# Text analysis



## jbionic2010

The text is taken from here
http://langmedia.fivecolleges.edu/fileuploads/ctalk_transcripts/tu_education_n2e.pdf

There is English translation in the bottom part of the pdf file, and video for the text:
http://langmedia.fivecolleges.edu/fileuploads/videos/ct_videos/tu_education_n2e.mp4

I have a couple of questions about the highlighted parts
https://photos.app.goo.gl/54A5YzBblvCKZgGT2

1. At first, I thought <çocuklarının> relates to the word <eğitimlerini>, both constitute <İsim tamlamaları>, however the order of words is changed by some reason, which makes it look bizarre. Then I realized the very last affix -i in <eğitimlerini> looks more like accusative case, whereas the possessive affix <leri>-theirs stands before it. So it is not likely that the 2 words belong to the same <İsim tamlamaları>. Then my question is why <eğitimlerini> has the accusative affix -i in the end and what word the genitive case of <çocuklarının> relates to?

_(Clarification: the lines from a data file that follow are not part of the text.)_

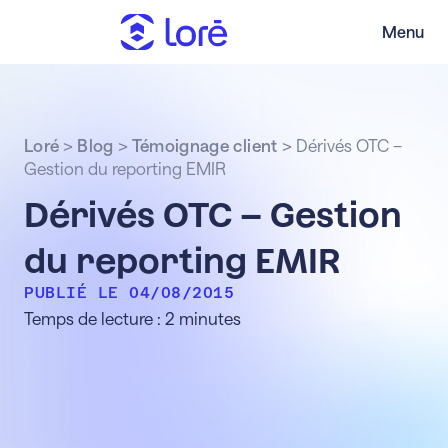
Menu
Loré
>
Blog
>
Témoignage client
>
Dérivés OTC –
Gestion du reporting EMIR
Dérivés OTC – Gestion
du reporting EMIR
PUBLIÉ LE 04/08/2015
Temps de lecture : 2 minutes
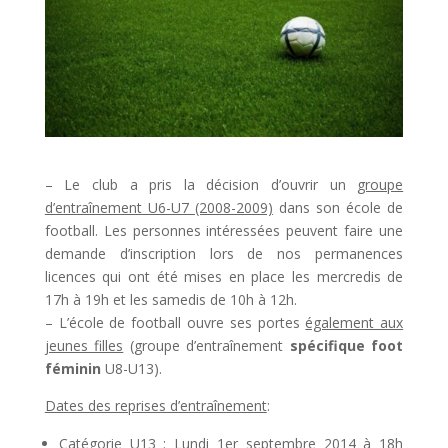
– Le club a pris la décision d’ouvrir un
groupe
d’entraînement U6-U7 (2008-2009)
dans son école de
football. Les personnes intéressées peuvent faire une
demande d’inscription lors de nos permanences
licences qui ont été mises en place les mercredis de
17h à 19h et les samedis de 10h à 12h.
– L’école de football ouvre ses portes
également aux
jeunes filles
(groupe d’entraînement
spécifique foot
féminin
U8-U13).
Dates des reprises d’entraînement
:
Catégorie U13
: Lundi 1er septembre 2014 à 18h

2. What causes <öğrencilere> to take the locative affix -e in the end? Is this because of the context <yemek sağlanabilmekte>, which makes it translate to <so {the very affordable food} could be provided to the students>?


----------



## Rallino

This is spoken language, where the syntax is much more flexible. In "normal" written language, the sentence would be: _Çocuklarının o zamana kadar olan eğitimlerini bedava olarak karşılayabilirler.
_
As for your 2nd question; yes, your translation looks correct.
_
_


----------



## jbionic2010

So the accusative case of eğitimlerini is caused by transitive properties of  karsilayabilirler as usual..


----------



## Rallino

As usual.


----------



## analeeh

Rallino said:


> This is spoken language, where the syntax is much more flexible. In "normal" written language, the sentence would be: _Çocuklarının o zamana kadar olan eğitimlerini bedava olarak karşılayabilirler._



Does the _ı_ in _çocuklar-ı-nın_ refer to Turkey? And who is the subject of the verb? Is it the children or is there an understood 'parents' or 'people' somewhere.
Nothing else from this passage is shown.